Yankee opposed HB 5274 which would make probate court employees eligible to participate in collective bargaining. It would increase costs of an already fiscally risky system, and there has been no clear need or want expresses by workers.
Bills Yankee Institute supported this week:
Yankee Institute supported a bill before the Commerce committee this week that establishes a tax credit for businesses that hire formerly incarcerated individuals. SB 20 will go a long way in helping formerly incarcerated people find jobs, housing, and other related necessities by incentivizing employers to hire formerly incarcerated individuals through a tax credit. This bill would supplement existing options for employers at the federal and state level. Employers want to hire qualified and skilled workers, but sometimes liability issues make them fearful of hiring someone with a criminal record. Through these programs, the state and federal governments mitigate that fear and that barrier to entry. Senate Bill 20 would take things a step further by not just removing a barrier to entry, but incentivizing hiring, and tells employers the state wants to help them to hire people, not force them to.

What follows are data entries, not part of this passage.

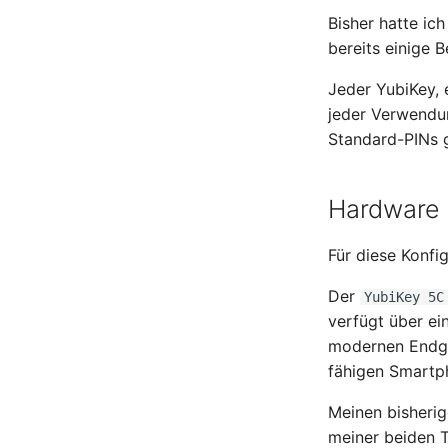
Bisher hatte ic
bereits einige 
Jeder YubiKey, 
jeder Verwendun
Standard-PINs g
Hardware 
Für diese Konf
Der
YubiKey 5C
verfügt über ei
modernen Endge
fähigen Smartp
Meinen bisheri
meiner beiden T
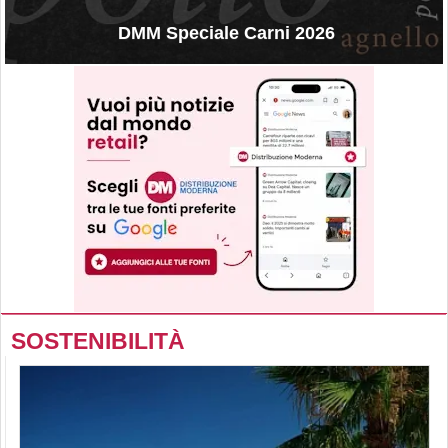
DMM Speciale Carni 2026
SOSTENIBILITÀ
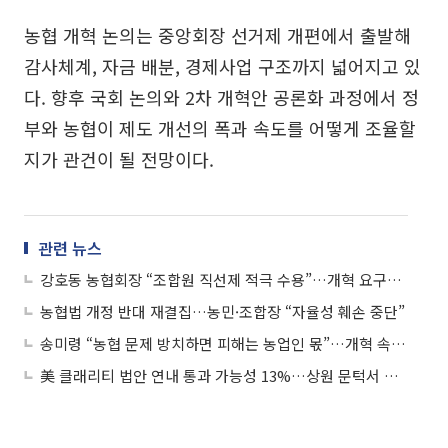
농협 개혁 논의는 중앙회장 선거제 개편에서 출발해
감사체계, 자금 배분, 경제사업 구조까지 넓어지고 있
다. 향후 국회 논의와 2차 개혁안 공론화 과정에서 정
부와 농협이 제도 개선의 폭과 속도를 어떻게 조율할
지가 관건이 될 전망이다.
관련 뉴스
강호동 농협회장 “조합원 직선제 적극 수용”…개혁 요구에 응답
농협법 개정 반대 재결집…농민·조합장 “자율성 훼손 중단”
송미령 “농협 문제 방치하면 피해는 농업인 몫”…개혁 속도전 예고
美 클래리티 법안 연내 통과 가능성 13%…상원 문턱서 제동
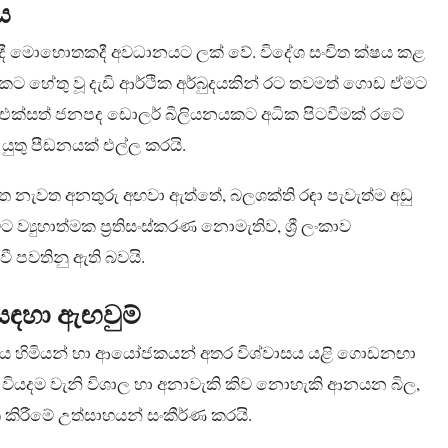
ය
ංවේදී මොහොතකදී අවධානයට ලක් වේ. විදේශ සංචිත ක්ෂය කළ
කට හේතු වූ දැඩි ආර්ථික අර්බුදයකින් රට තවමත් ගොඩ ඒමට
ව එක්සත් ජනපද ඩොලර් බිලියනයකට අධික පිටවීමක් රටේ
ුතු පීඩනයක් එල්ල කරයි.
ත නැවත අනතුරු අඟවා ඇත්තේ, බලශක්ති රඳා පැවැත්ම අඩු
ට ව්‍යුහාත්මක ප්‍රතිසංස්කරණ නොමැතිව, ශ්‍රී ලංකාව
 පවතිනු ඇති බවයි.
සඳහා ඇඟවුම්
 ණය හිමියන් හා ආයෝජකයන් අතර විශ්වාසය යළි ගොඩනඟා
වියදම වැනි විශාල හා අනාවැකි කිව නොහැකි ආනයන බිල,
ගත කිරීමේ උත්සාහයන් සංකීර්ණ කරයි.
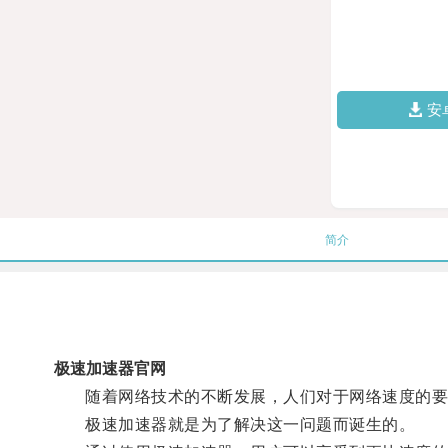
安
简介
极速加速器官网
随着网络技术的不断发展，人们对于网络速度的要
极速加速器就是为了解决这一问题而诞生的。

Yankee also supported SB 311 which will make changes to the minimum budget requirement. The minimum budget requirement is a state mandate that should be repealed, as it assumes leaders of cities and towns do not know how to effectively manage their own education budgets. The minimum budget requirement creates a disincentive for school districts to find ways to creatively cut their budget. There have been huge losses in school-aged children and population decline is projected to continue. In addition, one of the main reasons we have not been able to attract young families to Connecticut is because of the high cost of living here, including very high property taxes. The minimum budget requirement is one of the many reasons our property taxes are so high. Yankee Institute supports this bill, but recommends a better option, eliminate the state’s minimum budget requirement, or increase the project thresholds that trigger prevailing wage requirements.
Healthcare:
The public option bill passed out of the Insurance & Real Estate committee this week. SB 356 would allow small employers to purchase health coverage for employees through the expansion of the state-run State Employee Partnership Plan. The State Employee Partnership Plan lost $10.3 million in 2018. Plans that are administered by the comptroller’s office are also regulated by his office, not the insurance department. While Yankee concedes healthcare costs are one of the biggest concerns for individuals and small businesses, Yankee Institute recommends looking into and conducting a “cost-benefit” analysis of all the mandates Connecticut adds to health care plans, not another state-run plan. Mandates and state assessments represent 23% of Connecticut’s healthcare costs amounting to more than $2,000 annually to a healthcare plan.